# Exercise:
If an entry below contains an image, drop the image and retype the rest exactly.

(Source records)

=== Begin Enclosure ===

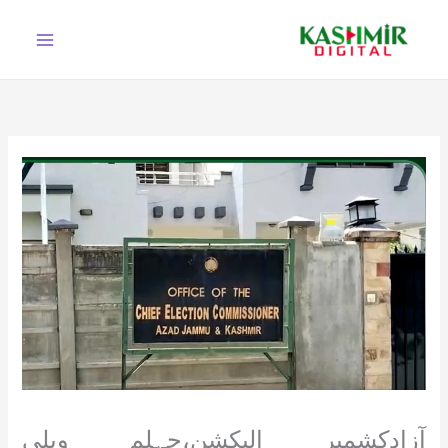
Ski
t
conten
آزادکشمیر الیکشن،جہلم ویلی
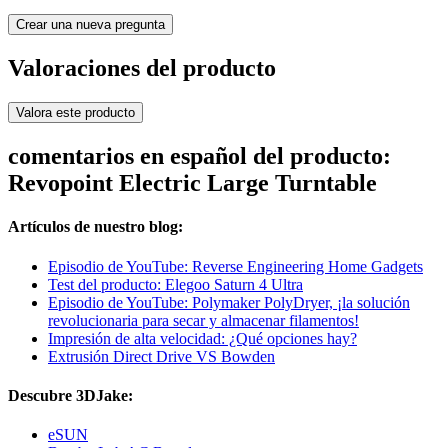
Crear una nueva pregunta
Valoraciones del producto
Valora este producto
comentarios en español del producto:
Revopoint Electric Large Turntable
Artículos de nuestro blog:
Episodio de YouTube: Reverse Engineering Home Gadgets
Test del producto: Elegoo Saturn 4 Ultra
Episodio de YouTube: Polymaker PolyDryer, ¡la solución
revolucionaria para secar y almacenar filamentos!
Impresión de alta velocidad: ¿Qué opciones hay?
Extrusión Direct Drive VS Bowden
Descubre 3DJake:
eSUN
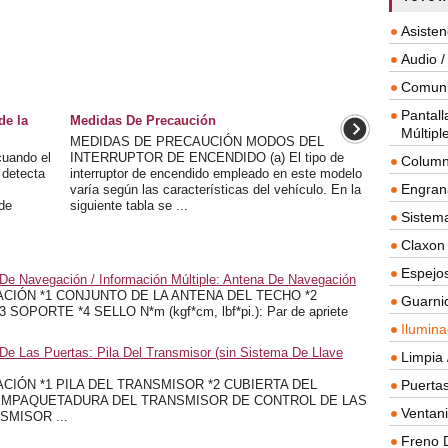
Asisten
Audio /
Comuni
Pantall
de la
Medidas De Precaución
Múltipl
MEDIDAS DE PRECAUCIÓN MODOS DEL
uando el
INTERRUPTOR DE ENCENDIDO (a) El tipo de
Column
 detecta
interruptor de encendido empleado en este modelo
Engrana
varía según las características del vehículo. En la
 de
siguiente tabla se ...
Sistema
Claxon
Espejos
 De Navegación / Información Múltiple: Antena De Navegación
CIÓN *1 CONJUNTO DE LA ANTENA DEL TECHO *2
Guarnic
PORTE *4 SELLO N*m (kgf*cm, lbf*pi.): Par de apriete
Ilumina
De Las Puertas: Pila Del Transmisor (sin Sistema De Llave
Limpia 
CIÓN *1 PILA DEL TRANSMISOR *2 CUBIERTA DEL
Puertas
EMPAQUETADURA DEL TRANSMISOR DE CONTROL DE LAS
Ventanil
SMISOR ...
Freno 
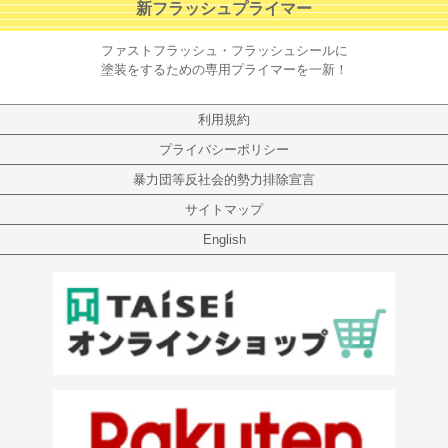
新フラッシュプライマー
ファストフラッシュ・フラッシュシールに
塗装をするための専用プライマーを一新！
利用規約
プライバシーポリシー
暴力団等反社会的勢力排除宣言
サイトマップ
English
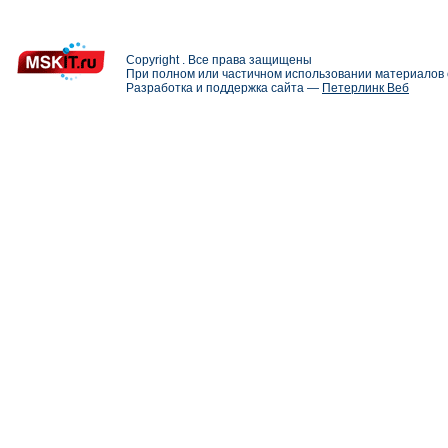
Copyright . Все права защищены
При полном или частичном использовании материалов с
Разработка и поддержка сайта —
Петерлинк Веб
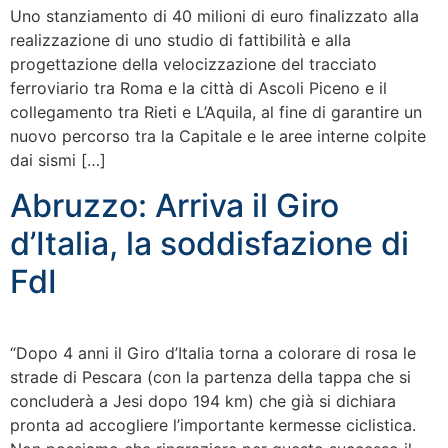
Uno stanziamento di 40 milioni di euro finalizzato alla
realizzazione di uno studio di fattibilità e alla
progettazione della velocizzazione del tracciato
ferroviario tra Roma e la città di Ascoli Piceno e il
collegamento tra Rieti e L’Aquila, al fine di garantire un
nuovo percorso tra la Capitale e le aree interne colpite
dai sismi […]
Abruzzo: Arriva il Giro
d’Italia, la soddisfazione di
FdI
“Dopo 4 anni il Giro d’Italia torna a colorare di rosa le
strade di Pescara (con la partenza della tappa che si
concluderà a Jesi dopo 194 km) che già si dichiara
pronta ad accogliere l’importante kermesse ciclistica.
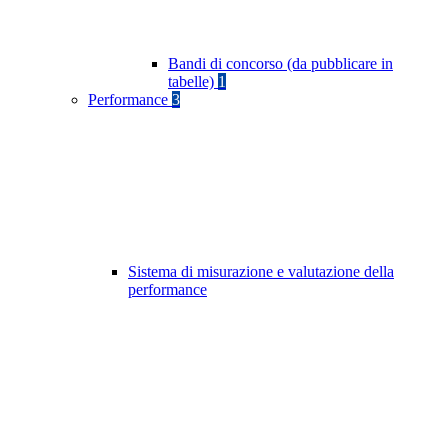
Bandi di concorso (da pubblicare in
tabelle)
1
Performance
3
Sistema di misurazione e valutazione della
performance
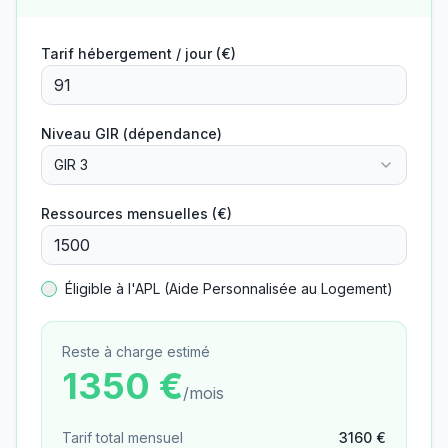
Tarif hébergement / jour (€)
Niveau GIR (dépendance)
GIR 3
Ressources mensuelles (€)
Éligible à l'APL (Aide Personnalisée au Logement)
Reste à charge estimé
1350
€
/mois
Tarif total mensuel
3160
€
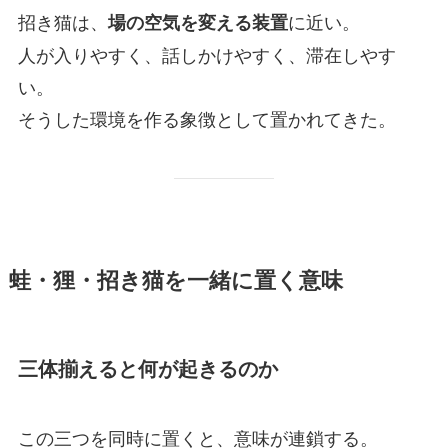
招き猫は、
に近い。
場の空気を変える装置
人が入りやすく、話しかけやすく、滞在しやす
い。
そうした環境を作る象徴として置かれてきた。
蛙・狸・招き猫を一緒に置く意味
三体揃えると何が起きるのか
この三つを同時に置くと、意味が連鎖する。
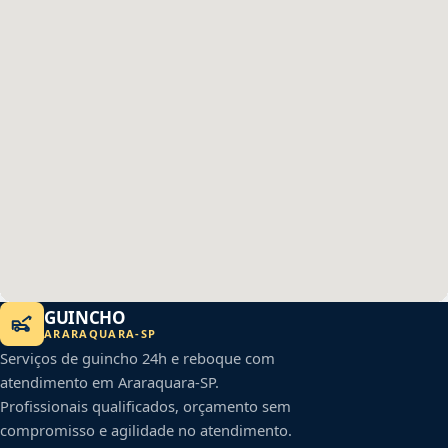
GUINCHO
ARARAQUARA
-
SP
Serviços de guincho 24h e reboque com
atendimento em
Araraquara
-
SP
.
Profissionais qualificados, orçamento sem
compromisso e agilidade no atendimento.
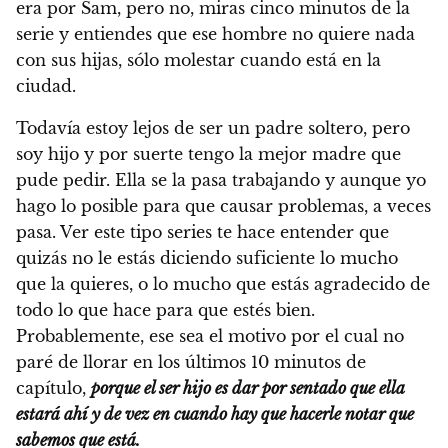
era por Sam, pero no, miras cinco minutos de la
serie y entiendes que ese hombre no quiere nada
con sus hijas, sólo molestar cuando está en la
ciudad.
Todavía estoy lejos de ser un padre soltero, pero
soy hijo y por suerte tengo la mejor madre que
pude pedir. Ella se la pasa trabajando y aunque yo
hago lo posible para que causar problemas, a veces
pasa. Ver este tipo series te hace entender que
quizás no le estás diciendo suficiente lo mucho
que la quieres, o lo mucho que estás agradecido de
todo lo que hace para que estés bien.
Probablemente, ese sea el motivo por el cual no
paré de llorar en los últimos 10 minutos de
capítulo,
porque el ser hijo es dar por sentado que ella
estará ahí y de vez en cuando hay que hacerle notar que
sabemos que está.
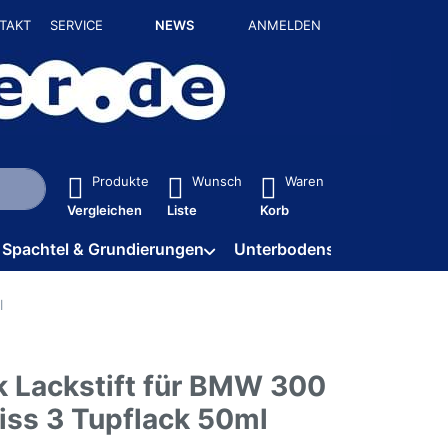
TAKT
SERVICE
NEWS
ANMELDEN
isch erste Ergebnisse. Drücken Sie die Eingabetaste, um alle 
Produkte
Wunsch
Waren
Vergleichen
Liste
Korb
Spachtel & Grundierungen
Unterbodenschutz / HV
l
k Lackstift für BMW 300
iss 3 Tupflack 50ml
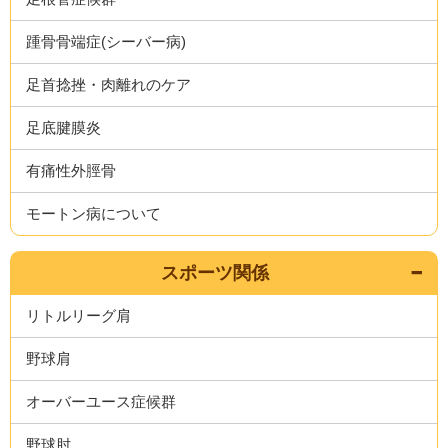
踵骨骨端症(シーバー病)
足首捻挫・肉離れのケア
足底腱膜炎
有痛性外脛骨
モートン病について
スポーツ関係
リトルリーグ肩
野球肩
オーバーユース症候群
野球肘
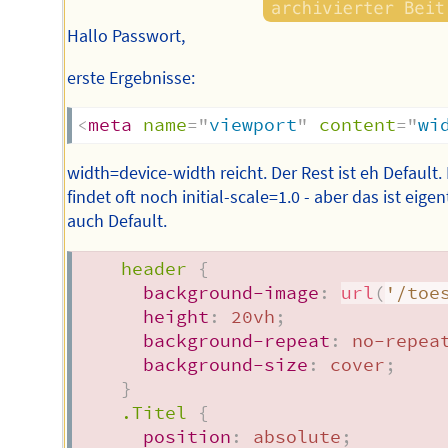
Hallo Passwort,
erste Ergebnisse:
<
meta
name
=
"
viewport
"
content
=
"
wi
width=device-width reicht. Der Rest ist eh Default
findet oft noch initial-scale=1.0 - aber das ist eigen
auch Default.
header
{
background-image
:
url
(
'/toe
height
:
 20vh
;
background-repeat
:
 no-repea
background-size
:
 cover
;
}
.Titel
{
position
:
 absolute
;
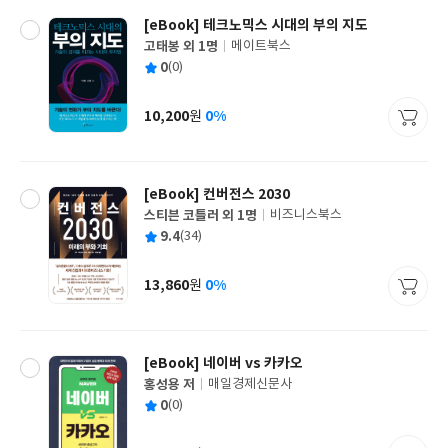
[eBook] 테크노믹스 시대의 부의 지도
고태봉 외 1명
메이트북스
글
평
0
(0)
쓴
출
균
이
판
사
10,200
0%
원
가
격
[eBook] 컨버전스 2030
스티븐 코틀러 외 1명
비즈니스북스
글
평
9.4
(34)
쓴
출
균
이
판
사
13,860
0%
원
가
격
[eBook] 네이버 vs 카카오
홍성용 저
매일경제신문사
글
평
0
(0)
쓴
출
균
이
판
사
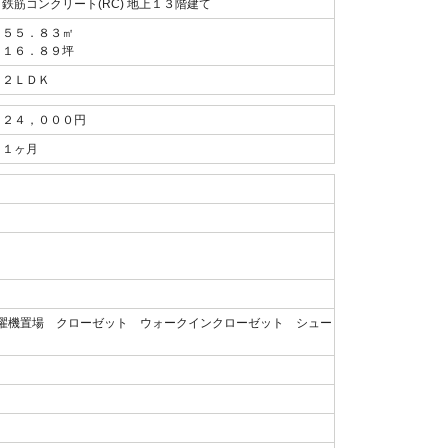
鉄筋コンクリート(RC) 地上１３階建て
５５．８３㎡
１６．８９坪
２ＬＤＫ
２４，０００円
１ヶ月
濯機置場 クローゼット ウォークインクローゼット シュー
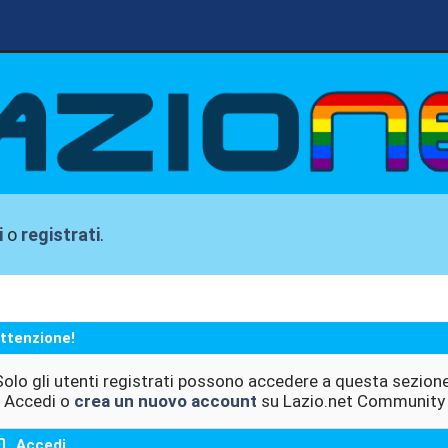
i
o
registrati
.
ttenzione!
Solo gli utenti registrati possono accedere a questa sezione
Accedi o
crea un nuovo account
su Lazio.net Community
Accedi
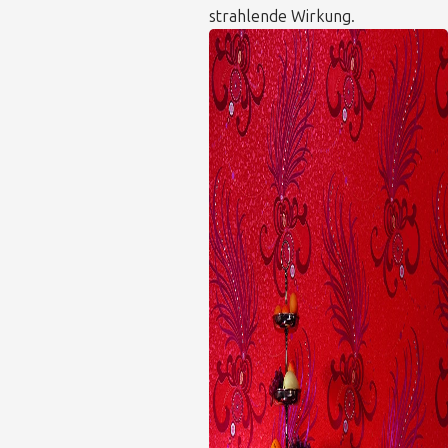
strahlende Wirkung.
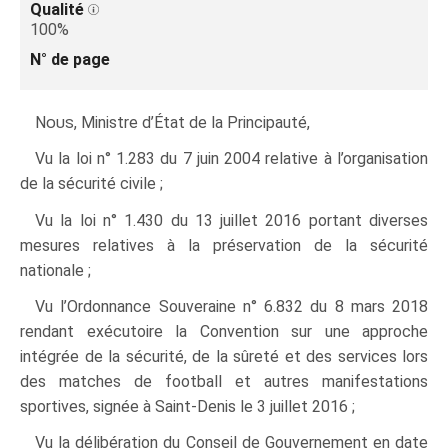
Qualité
100%
N° de page
Nous
, Ministre d’État de la Principauté,
Vu la loi n° 1.283 du 7 juin 2004 relative à l’organisation
de la sécurité civile ;
Vu la loi n° 1.430 du 13 juillet 2016 portant diverses
mesures relatives à la préservation de la sécurité
nationale ;
Vu l’Ordonnance Souveraine n° 6.832 du 8 mars 2018
rendant exécutoire la Convention sur une approche
intégrée de la sécurité, de la sûreté et des services lors
des matches de football et autres manifestations
sportives, signée à Saint-Denis le 3 juillet 2016 ;
Vu la délibération du Conseil de Gouvernement en date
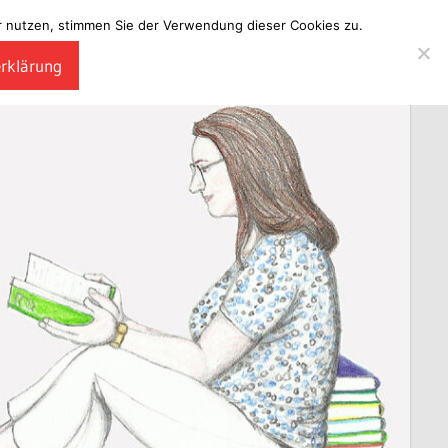
ter nutzen, stimmen Sie der Verwendung dieser Cookies zu.
erklärung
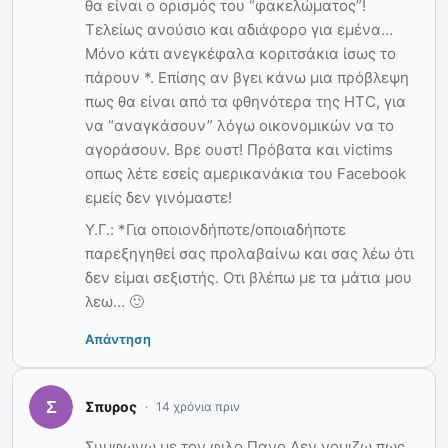
θα είναι ο ορισμός του “φακελώματος”!
Τελείως ανούσιο και αδιάφορο για εμένα…
Μόνο κάτι ανεγκέφαλα κοριτσάκια ίσως το
πάρουν *. Επίσης αν βγει κάνω μια πρόβλεψη
πως θα είναι από τα φθηνότερα της HTC, για
να “αναγκάσουν” λόγω οικονομικών να το
αγοράσουν. Βρε ουστ! Πρόβατα και victims
οπως λέτε εσείς αμερικανάκια του Facebook
εμείς δεν γινόμαστε!
Υ.Γ.: *Για οποιονδήποτε/οποιαδήποτε
παρεξηγηθεί σας προλαβαίνω και σας λέω ότι
δεν είμαι σεξιστής. Οτι βλέπω με τα μάτια μου
λεω… 🙂
Απάντηση
Σπυρος
14 χρόνια πριν
Συμφωνω με τον φιλο Πανο.Δεν νομιζω πως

=== End Enclosure ===

# Task response:
Ski
t
conten
آزادکشمیر الیکشن،جہلم ویلی
Crear una nueva pregunta
Valoraciones del producto
Valora este producto
comentarios en español del producto:
Revopoint Electric Large Turntable
Artículos de nuestro blog:
Episodio de YouTube: Reverse Engineering Home Gadgets
Test del producto: Elegoo Saturn 4 Ultra
Episodio de YouTube: Polymaker PolyDryer, ¡la solución
revolucionaria para secar y almacenar filamentos!
Impresión de alta velocidad: ¿Qué opciones hay?
Extrusión Direct Drive VS Bowden
Descubre 3DJake:
eSUN
Asisten
Audio /
Comuni
Pantall
de la
Medidas De Precaución
Múltipl
MEDIDAS DE PRECAUCIÓN MODOS DEL
uando el
INTERRUPTOR DE ENCENDIDO (a) El tipo de
Column
 detecta
interruptor de encendido empleado en este modelo
Engrana
varía según las características del vehículo. En la
 de
siguiente tabla se ...
Sistema
Claxon
Espejos
 De Navegación / Información Múltiple: Antena De Navegación
CIÓN *1 CONJUNTO DE LA ANTENA DEL TECHO *2
Guarnic
PORTE *4 SELLO N*m (kgf*cm, lbf*pi.): Par de apriete
Ilumina
De Las Puertas: Pila Del Transmisor (sin Sistema De Llave
Limpia 
CIÓN *1 PILA DEL TRANSMISOR *2 CUBIERTA DEL
Puertas
EMPAQUETADURA DEL TRANSMISOR DE CONTROL DE LAS
Ventanil
SMISOR ...
Freno 
新フラッシュプライマー
ファストフラッシュ・フラッシュシールに
塗装をするための専用プライマーを一新！
利用規約
プライバシーポリシー
暴力団等反社会的勢力排除宣言
サイトマップ
English
Copyright . Все права защищены
При полном или частичном использовании материалов с
Разработка и поддержка сайта —
Петерлинк Веб
Uno stanziamento di 40 milioni di euro finalizzato alla
realizzazione di uno studio di fattibilità e alla
progettazione della velocizzazione del tracciato
ferroviario tra Roma e la città di Ascoli Piceno e il
collegamento tra Rieti e L’Aquila, al fine di garantire un
nuovo percorso tra la Capitale e le aree interne colpite
dai sismi […]
Abruzzo: Arriva il Giro
d’Italia, la soddisfazione di
FdI
“Dopo 4 anni il Giro d’Italia torna a colorare di rosa le
strade di Pescara (con la partenza della tappa che si
concluderà a Jesi dopo 194 km) che già si dichiara
pronta ad accogliere l’importante kermesse ciclistica.
Bandi di concorso (da pubblicare in
tabelle)
1
Performance
3
Sistema di misurazione e valutazione della
performance
Tarif hébergement / jour (€)
Niveau GIR (dépendance)
GIR 3
Ressources mensuelles (€)
Éligible à l'APL (Aide Personnalisée au Logement)
Reste à charge estimé
1350
€
/mois
Tarif total mensuel
3160
€
招き猫は、
に近い。
場の空気を変える装置
人が入りやすく、話しかけやすく、滞在しやす
い。
そうした環境を作る象徴として置かれてきた。
蛙・狸・招き猫を一緒に置く意味
三体揃えると何が起きるのか
この三つを同時に置くと、意味が連鎖する。
GUINCHO
ARARAQUARA
-
SP
Serviços de guincho 24h e reboque com
atendimento em
Araraquara
-
SP
.
Profissionais qualificados, orçamento sem
compromisso e agilidade no atendimento.
era por Sam, pero no, miras cinco minutos de la
serie y entiendes que ese hombre no quiere nada
con sus hijas, sólo molestar cuando está en la
ciudad.
Todavía estoy lejos de ser un padre soltero, pero
soy hijo y por suerte tengo la mejor madre que
pude pedir. Ella se la pasa trabajando y aunque yo
hago lo posible para que causar problemas, a veces
pasa. Ver este tipo series te hace entender que
quizás no le estás diciendo suficiente lo mucho
que la quieres, o lo mucho que estás agradecido de
todo lo que hace para que estés bien.
Probablemente, ese sea el motivo por el cual no
paré de llorar en los últimos 10 minutos de
capítulo,
porque el ser hijo es dar por sentado que ella
estará ahí y de vez en cuando hay que hacerle notar que
sabemos que está.
TAKT
SERVICE
NEWS
ANMELDEN
isch erste Ergebnisse. Drücken Sie die Eingabetaste, um alle 
Produkte
Wunsch
Waren
Vergleichen
Liste
Korb
Spachtel & Grundierungen
Unterbodenschutz / HV
l
k Lackstift für BMW 300
iss 3 Tupflack 50ml
踵骨骨端症(シーバー病)
足首捻挫・肉離れのケア
足底腱膜炎
有痛性外脛骨
モートン病について
スポーツ関係
リトルリーグ肩
野球肩
オーバーユース症候群
野球肘
Hallo Passwort,
erste Ergebnisse:
<
meta
name
=
"
viewport
"
content
=
"
wi
width=device-width reicht. Der Rest ist eh Default
findet oft noch initial-scale=1.0 - aber das ist eigen
auch Default.
header
{
background-image
:
url
(
'/toe
height
:
 20vh
;
background-repeat
:
 no-repea
background-size
:
 cover
;
}
.Titel
{
position
:
 absolute
;
[eBook] 테크노믹스 시대의 부의 지도
고태봉 외 1명
메이트북스
글
평
0
(0)
쓴
출
균
이
판
사
10,200
0%
원
가
격
[eBook] 컨버전스 2030
스티븐 코틀러 외 1명
비즈니스북스
글
평
9.4
(34)
쓴
출
균
이
판
사
13,860
0%
원
가
격
[eBook] 네이버 vs 카카오
홍성용 저
매일경제신문사
글
평
0
(0)
쓴
출
균
이
판
사
鉄筋コンクリート(RC) 地上１３階建て
５５．８３㎡
１６．８９坪
２ＬＤＫ
２４，０００円
１ヶ月
濯機置場 クローゼット ウォークインクローゼット シュー
i
o
registrati
.
ttenzione!
Solo gli utenti registrati possono accedere a questa sezione
Accedi o
crea un nuovo account
su Lazio.net Community
Accedi
strahlende Wirkung.
Qualité
100%
N° de page
Nous
, Ministre d’État de la Principauté,
Vu la loi n° 1.283 du 7 juin 2004 relative à l’organisation
de la sécurité civile ;
Vu la loi n° 1.430 du 13 juillet 2016 portant diverses
mesures relatives à la préservation de la sécurité
nationale ;
Vu l’Ordonnance Souveraine n° 6.832 du 8 mars 2018
rendant exécutoire la Convention sur une approche
intégrée de la sécurité, de la sûreté et des services lors
des matches de football et autres manifestations
sportives, signée à Saint-Denis le 3 juillet 2016 ;
Vu la délibération du Conseil de Gouvernement en date
ter nutzen, stimmen Sie der Verwendung dieser Cookies zu.
erklärung
θα είναι ο ορισμός του “φακελώματος”!
Τελείως ανούσιο και αδιάφορο για εμένα…
Μόνο κάτι ανεγκέφαλα κοριτσάκια ίσως το
πάρουν *. Επίσης αν βγει κάνω μια πρόβλεψη
πως θα είναι από τα φθηνότερα της HTC, για
να “αναγκάσουν” λόγω οικονομικών να το
αγοράσουν. Βρε ουστ! Πρόβατα και victims
οπως λέτε εσείς αμερικανάκια του Facebook
εμείς δεν γινόμαστε!
Υ.Γ.: *Για οποιονδήποτε/οποιαδήποτε
παρεξηγηθεί σας προλαβαίνω και σας λέω ότι
δεν είμαι σεξιστής. Οτι βλέπω με τα μάτια μου
λεω… 🙂
Απάντηση
Σπυρος
14 χρόνια πριν
Συμφωνω με τον φιλο Πανο.Δεν νομιζω πως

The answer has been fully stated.